= Aelius Herodianus =

2nd-century Roman-Egyptian grammarian and writer

Aelius Herodianus (Αἴλιος Ἡρωδιανός) or Herodian (fl. 2nd century CE) was one of the most celebrated grammarians of Greco-Roman antiquity. He is usually known as Herodian except when there is a danger of confusion with the historian also named Herodian.

Herodian was the son of Apollonius Dyscolus and was born in Alexandria. From there he seems to have moved to Rome, where he gained the favour of the emperor Marcus Aurelius, to whom he dedicated a work on prosody.

== Works ==
Herodian was held in very high esteem by subsequent grammarians; Priscian describes him as maximus auctor artis grammaticae ("the greatest creator of grammatical art"). He wrote many works, but they are mostly fragmentary and it is very difficult to compile an accurate list of them. In numerous instances it is impossible to tell whether the titles given by writers who quote from his works are distinct treatises, or only portions of larger works. In addition, there are ongoing debates over which works were written by him and which were not. Some works by lesser-known figures are known to have been reattributed to Herodian, presumably in order to increase the prestige of the works.

In total some fifty titles are known in connection with Herodian's name. The main works attached to his name (both rightly and wrongly) are as follows (the most usual way of citing each title is highlighted in bold):

- On peculiar style (περὶ μονήρους λέξεως).

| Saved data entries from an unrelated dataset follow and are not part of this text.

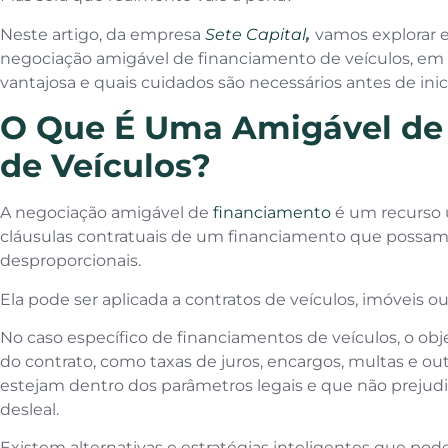
Neste artigo, da empresa
Sete Capital
,
vamos explorar 
negociação amigável de financiamento de veículos, em q
vantajosa e quais cuidados são necessários antes de inic
O Que É Uma Amigável de
de Veículos?
A negociação amigável de
financiamento
é um recurso u
cláusulas contratuais de um financiamento que possam 
desproporcionais.
Ela pode ser aplicada a contratos de veículos, imóveis ou
No caso específico de financiamentos de veículos, o obje
do contrato, como taxas de juros, encargos, multas e out
estejam dentro dos parâmetros legais e que não preju
desleal.
Existem alternativas e estratégias inteligentes que po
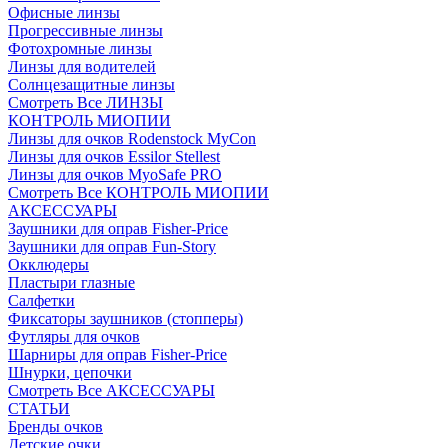
Офисные линзы
Прогрессивные линзы
Фотохромные линзы
Линзы для водителей
Солнцезащитные линзы
Смотреть Все ЛИНЗЫ
КОНТРОЛЬ МИОПИИ
Линзы для очков Rodenstock MyCon
Линзы для очков Essilor Stellest
Линзы для очков MyoSafe PRO
Смотреть Все КОНТРОЛЬ МИОПИИ
АКСЕССУАРЫ
Заушники для оправ Fisher-Price
Заушники для оправ Fun-Story
Окклюдеры
Пластыри глазные
Салфетки
Фиксаторы заушников (стопперы)
Футляры для очков
Шарниры для оправ Fisher-Price
Шнурки, цепочки
Смотреть Все АКСЕССУАРЫ
СТАТЬИ
Бренды очков
Детские очки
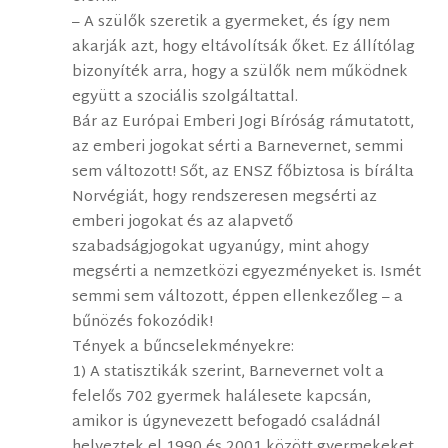
– A szülők szeretik a gyermeket, és így nem
akarják azt, hogy eltávolítsák őket. Ez állítólag
bizonyíték arra, hogy a szülők nem működnek
együtt a szociális szolgáltattal.
Bár az Európai Emberi Jogi Bíróság rámutatott,
az emberi jogokat sérti a Barnevernet, semmi
sem változott! Sőt, az ENSZ főbiztosa is bírálta
Norvégiát, hogy rendszeresen megsérti az
emberi jogokat és az alapvető
szabadságjogokat ugyanúgy, mint ahogy
megsérti a nemzetközi egyezményeket is. Ismét
semmi sem változott, éppen ellenkezőleg – a
bűnözés fokozódik!
Tények a bűncselekményekre:
1) A statisztikák szerint, Barnevernet volt a
felelős 702 gyermek halálesete kapcsán,
amikor is úgynevezett befogadó családnál
helyeztek el 1990 és 2001 között gyermekeket.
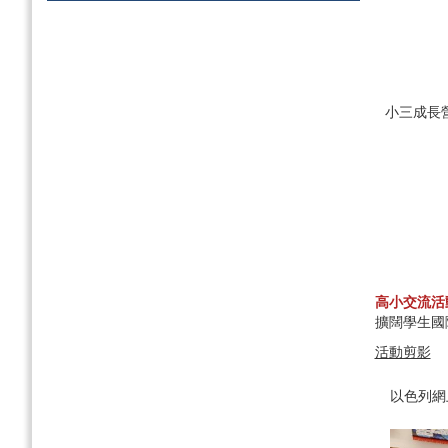
小三成長
高小交流活
擴闊學生國
活動剪影
以色列網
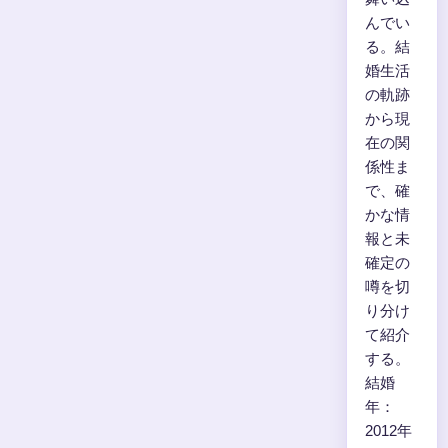
んでい
る。結
婚生活
の軌跡
から現
在の関
係性ま
で、確
かな情
報と未
確定の
噂を切
り分け
て紹介
する。
結婚
年：
2012年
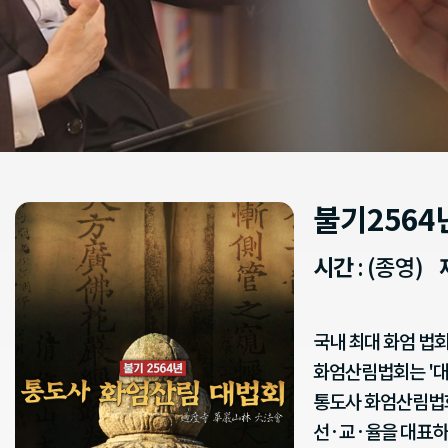
불기2564
시간
: (종영)
국내 최대 화엄 법회
화엄산림법회는 '대
통도사 화엄산림법
선·교·율을 대표하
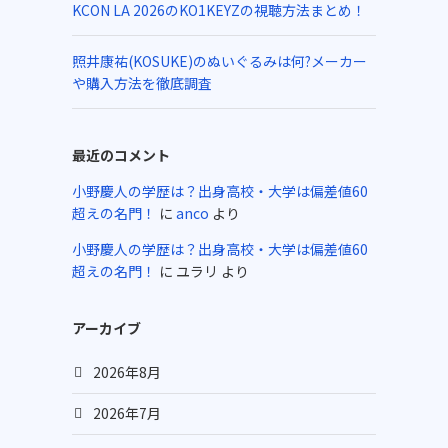
KCON LA 2026のKO1KEYZの視聴方法まとめ！
照井康祐(KOSUKE)のぬいぐるみは何?メーカー
や購入方法を徹底調査
最近のコメント
小野慶人の学歴は？出身高校・大学は偏差値60
超えの名門！
に
anco
より
小野慶人の学歴は？出身高校・大学は偏差値60
超えの名門！
に
ユラリ
より
アーカイブ
2026年8月
2026年7月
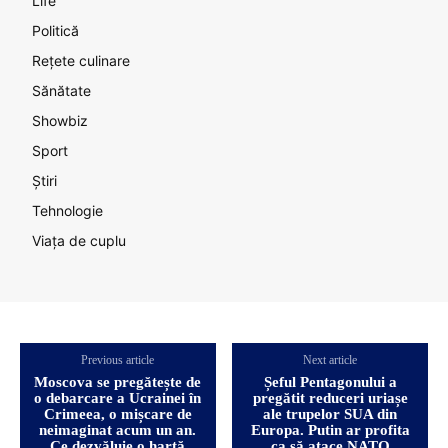
Life
Politică
Rețete culinare
Sănătate
Showbiz
Sport
Știri
Tehnologie
Viața de cuplu
Previous article
Next article
Moscova se pregătește de
Șeful Pentagonului a
o debarcare a Ucrainei în
pregătit reduceri uriașe
Crimeea, o mișcare de
ale trupelor SUA din
neimaginat acum un an.
Europa. Putin ar profita
Ce dezvăluie o hartă
ca să atace NATO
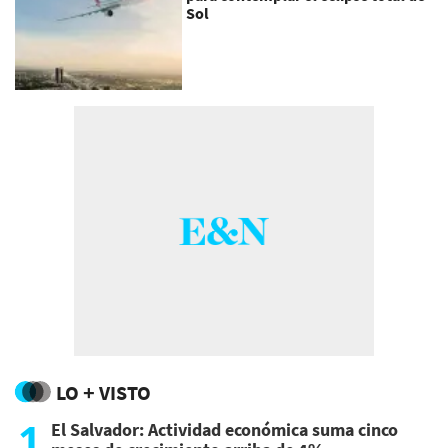
Sol
LO + VISTO
1
El Salvador: Actividad económica suma cinco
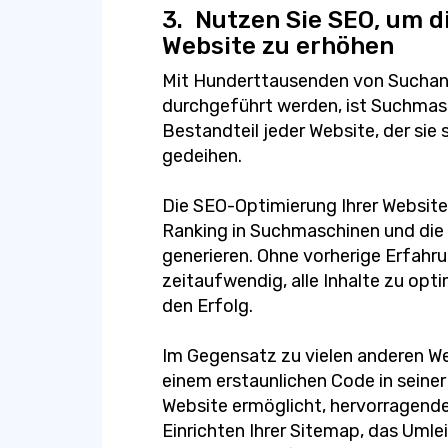
3.
Nutzen Sie SEO, um di
Website zu erhöhen
Mit Hunderttausenden von Suchanf
durchgeführt werden, ist Suchmas
Bestandteil jeder Website, der sie
gedeihen.
Die SEO-Optimierung Ihrer Website 
Ranking in Suchmaschinen und die F
generieren. Ohne vorherige Erfahru
zeitaufwendig, alle Inhalte zu opt
den Erfolg.
Im Gegensatz zu vielen anderen W
einem erstaunlichen Code in seiner
Website ermöglicht, hervorragende
Einrichten Ihrer Sitemap, das Umle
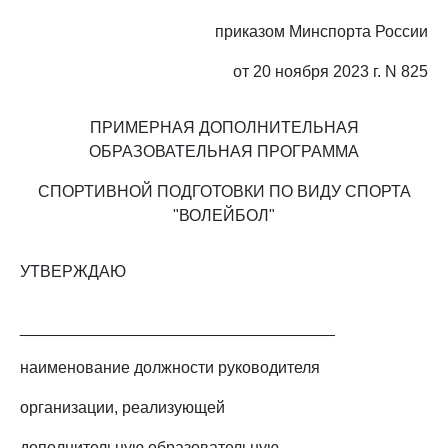
приказом Минспорта России
от 20 ноября 2023 г. N 825
ПРИМЕРНАЯ ДОПОЛНИТЕЛЬНАЯ
ОБРАЗОВАТЕЛЬНАЯ ПРОГРАММА
СПОРТИВНОЙ ПОДГОТОВКИ ПО ВИДУ СПОРТА
"ВОЛЕЙБОЛ"
УТВЕРЖДАЮ
___________________________________
наименование должности руководителя
организации, реализующей
дополнительную образовательную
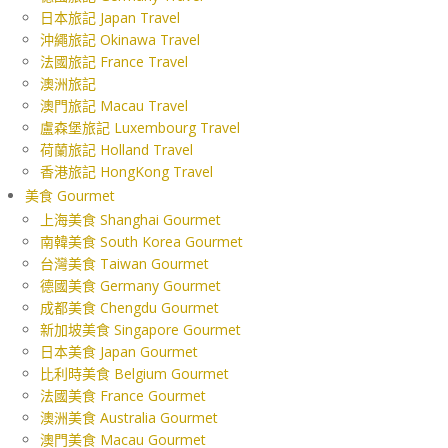
日本旅記 Japan Travel
沖繩旅記 Okinawa Travel
法國旅記 France Travel
澳洲旅記
澳門旅記 Macau Travel
盧森堡旅記 Luxembourg Travel
荷蘭旅記 Holland Travel
香港旅記 HongKong Travel
美食 Gourmet
上海美食 Shanghai Gourmet
南韓美食 South Korea Gourmet
台灣美食 Taiwan Gourmet
德國美食 Germany Gourmet
成都美食 Chengdu Gourmet
新加坡美食 Singapore Gourmet
日本美食 Japan Gourmet
比利時美食 Belgium Gourmet
法國美食 France Gourmet
澳洲美食 Australia Gourmet
澳門美食 Macau Gourmet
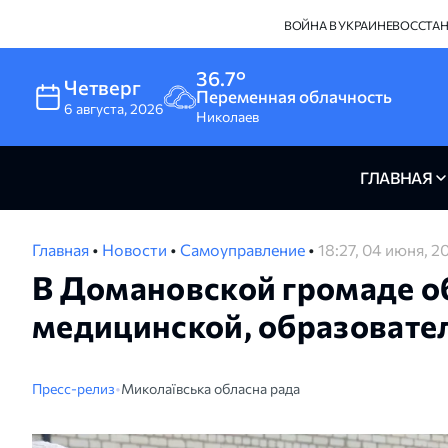
ВОЙНА В УКРАИНЕ
ВОССТА
36.7°
Четверг
Переменная облачность
6
августа
,
2026
Николаев
ГЛАВНАЯ
Главная
•
Новости
•
Самоуправление
•
18:27, 04 июня, 2
В Домановской громаде о
медицинской, образовате
Пресс-релиз
•
Миколаївська обласна рада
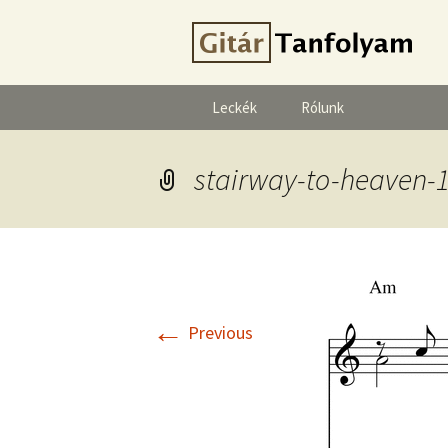
Leckék
Rólunk
stairway-to-heaven-
←
Previous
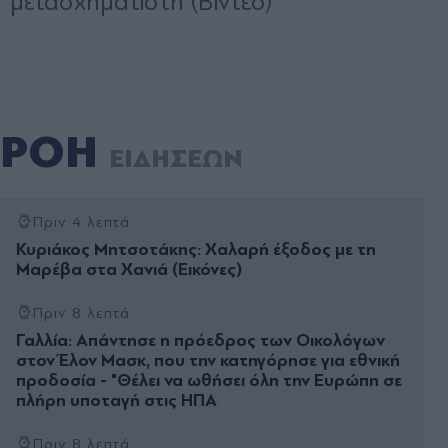
ΡΟΗ
ΕΙΔΗΣΕΩΝ
Πριν 4 λεπτά
Κυριάκος Μητσοτάκης: Χαλαρή έξοδος με τη
Μαρέβα στα Χανιά (Εικόνες)
Πριν 8 λεπτά
Γαλλία: Απάντησε η πρόεδρος των Οικολόγων
στον Έλον Μασκ, που την κατηγόρησε για εθνική
προδοσία - "Θέλει να ωθήσει όλη την Ευρώπη σε
πλήρη υποταγή στις ΗΠΑ
Πριν 8 λεπτά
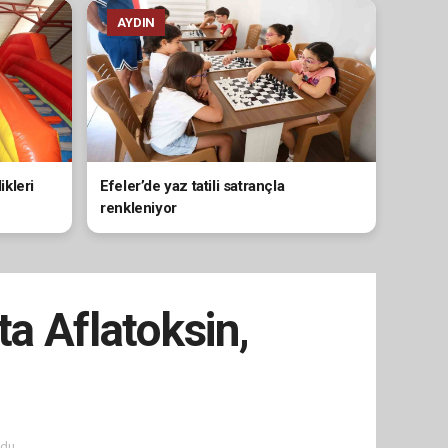
AYDIN
kleri
Efeler’de yaz tatili satrançla
renkleniyor
ta Aflatoksin,
du.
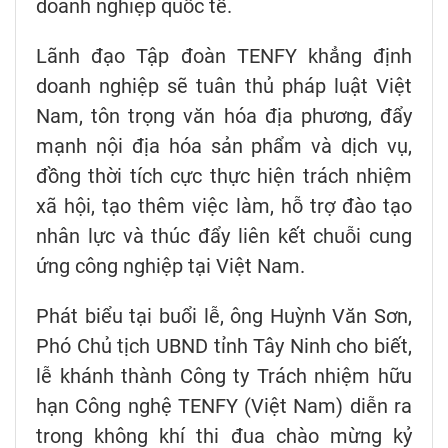
doanh nghiệp quốc tế.
Lãnh đạo Tập đoàn TENFY khẳng định
doanh nghiệp sẽ tuân thủ pháp luật Việt
Nam, tôn trọng văn hóa địa phương, đẩy
mạnh nội địa hóa sản phẩm và dịch vụ,
đồng thời tích cực thực hiện trách nhiệm
xã hội, tạo thêm việc làm, hỗ trợ đào tạo
nhân lực và thúc đẩy liên kết chuỗi cung
ứng công nghiệp tại Việt Nam.
Phát biểu tại buổi lễ, ông Huỳnh Văn Sơn,
Phó Chủ tịch UBND tỉnh Tây Ninh cho biết,
lễ khánh thành Công ty Trách nhiệm hữu
hạn Công nghệ TENFY (Việt Nam) diễn ra
trong không khí thi đua chào mừng kỷ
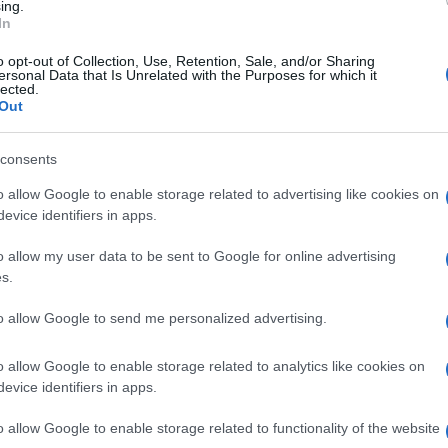
riposino aspettando il giorno della risurrezione
ing.
In
ia Maggiore”, scrive Bergoglio nel testamento
o opt-out of Collection, Use, Retention, Sale, and/or Sharing
22. Alcuni studiosi considerano questa richiesta
ersonal Data that Is Unrelated with the Purposes for which it
lected.
del suo pontificato, esprimendo ancora una volta
Out
consents
rancesco da tutti gli altri riguarda il suo
Ulti
o allow Google to enable storage related to advertising like cookies on
retro sarà accolto da poveri, migranti,
evice identifiers in apps.
o nuovamente gli obiettivi del suo pontificato.
o allow my user data to be sent to Google for online advertising
i disposti sui gradini di Santa Maria Maggiore,
s.
babilmente, per molti di loro è stato un padre.
to allow Google to send me personalized advertising.
e è una delle quattro basiliche papali di Roma e
o allow Google to enable storage related to analytics like cookies on
sta chiesa per la sua devozione verso la
evice identifiers in apps.
a vi è la “Salus Populi Romani”, la più
o allow Google to enable storage related to functionality of the website
Il ri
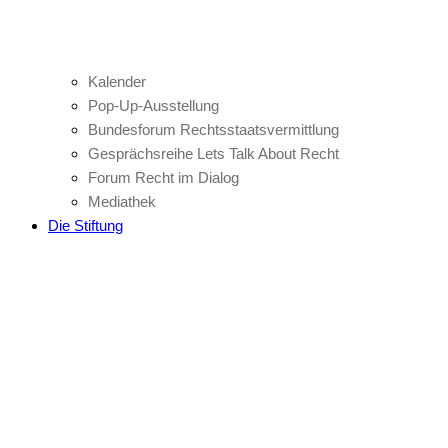
Kalender
Pop-Up-Ausstellung
Bundesforum Rechtsstaatsvermittlung
Gesprächsreihe Lets Talk About Recht
Forum Recht im Dialog
Mediathek
Die Stiftung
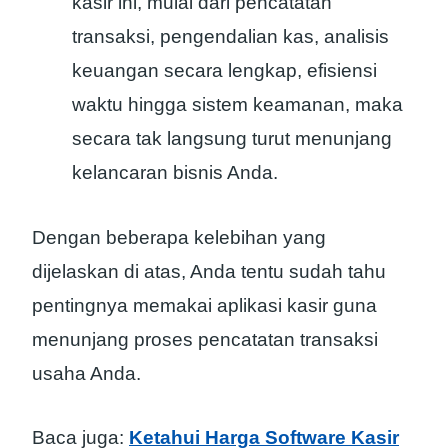
kasir ini, mulai dari pencatatan
transaksi, pengendalian kas, analisis
keuangan secara lengkap, efisiensi
waktu hingga sistem keamanan, maka
secara tak langsung turut menunjang
kelancaran bisnis Anda.
Dengan beberapa kelebihan yang
dijelaskan di atas, Anda tentu sudah tahu
pentingnya memakai aplikasi kasir guna
menunjang proses pencatatan transaksi
usaha Anda.
Baca juga:
Ketahui Harga Software Kasir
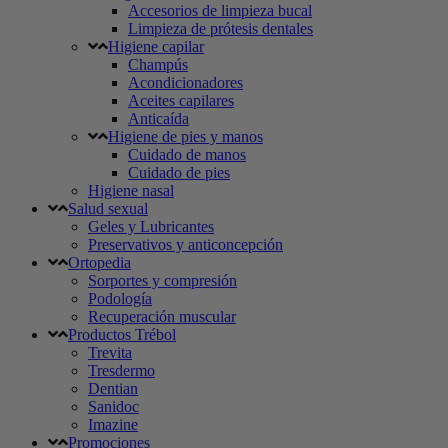
Accesorios de limpieza bucal
Limpieza de prótesis dentales
Higiene capilar
Champús
Acondicionadores
Aceites capilares
Anticaída
Higiene de pies y manos
Cuidado de manos
Cuidado de pies
Higiene nasal
Salud sexual
Geles y Lubricantes
Preservativos y anticoncepción
Ortopedia
Sorportes y compresión
Podología
Recuperación muscular
Productos Trébol
Trevita
Tresdermo
Dentian
Sanidoc
Imazine
Promociones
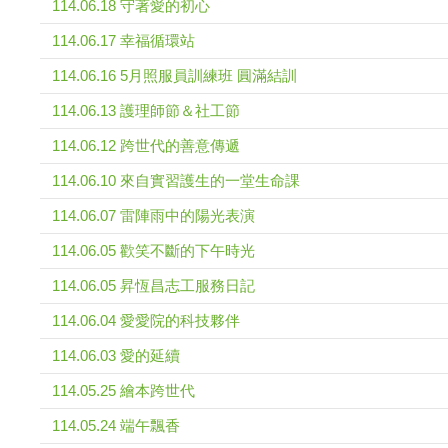
114.06.18 守著愛的初心
114.06.17 幸福循環站
114.06.16 5月照服員訓練班 圓滿結訓
114.06.13 護理師節＆社工節
114.06.12 跨世代的善意傳遞
114.06.10 來自實習護生的一堂生命課
114.06.07 雷陣雨中的陽光表演
114.06.05 歡笑不斷的下午時光
114.06.05 昇恆昌志工服務日記
114.06.04 愛愛院的科技夥伴
114.06.03 愛的延續
114.05.25 繪本跨世代
114.05.24 端午飄香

Probably the only complete work of Herodian's to have survived.
- Categories (ἐπιμερισμοί, Partitiones). Devoted to explanations of difficult words found in Homer; many important quotations from the Partitiones are found in the scholia on Homer.
- General prosody (ἡ καθ' ὅλου προσῳδία, or καθολικὴ προσῳδία, or μεγάλη προσῳδία; De prosodia catholica), in twenty books. Herodian dedicated this work to Marcus Aurelius. It covered prosody and etymology. Two epitomes and an index survive. It is possible that several other titles known to us were in fact parts of the Prosody: namely the Homeric prosody (Ὁμηρικὴ προσῳδία); Attic prosody (Ἀττικὴ προσῳδία); and Anomalous prosody (ἀνώμαλος προσῳδία). A work entitled On accents (περὶ τόνων), attributed to Arcadius of Antioch but compiled by a later grammarian, Theodosius of Byzantium, seems to be an extract from Herodian's Prosody.
- On figures (περὶ σχημάτων, De figuris). This work is known to be spurious, i.e. it is transmitted under Herodian's name but was not written by him. The author is referred to as "pseudo-Herodian".
- Philetaerus (φιλέταιρος). This work is also known to be spurious; it has been suggested that it was in fact by Cornelianus.

==Editions==
- General edition. August Lentz and Arthur Ludwich 1879 [1867-70], Herodiani Technici reliquiae, reprint (Hildesheim, orig. Lentz); cited by volume and page number.
- Scholia on the Iliad. Erbse, H. 1969–1988, Scholia Graeca in Homeri Iliadem, 7 vols. (Berlin).
- De figuris (spurious). Kerstin Hajdú 1998, Ps.-Herodian, De figuris: Überlieferungsgeschichte und kritische Ausgabe (Berlin, New York). ISBN 3-11-014836-6

Earlier publications:
- Partitiones. Boissonade, J.F. 1963 [1819], Herodiani Partitiones, reprint (Amsterdam).
- De prosodia catholica. August Lentz 1965 [1867], Grammatici Graeci vol. 3.1, reprint (Hildesheim).
- Epitome of De pros. cath. Moritz Schmidt 1983 [1860], Epitome tes katholikes prosodias, reprint (Hildesheim).
- Works reconstructed from Iliad scholia. Lehrs, K. 1857 [1848], Herodiani scripta tria emendatiora, 2nd ed. (Berlin).
- Philetaerus (spurious). Johann Pierson et al. 1969 [1830-31], Moeridis Atticistae Lexicon Atticum, reprint (Hildesheim); Philetaerus ed. Georg Aenotheus Koch.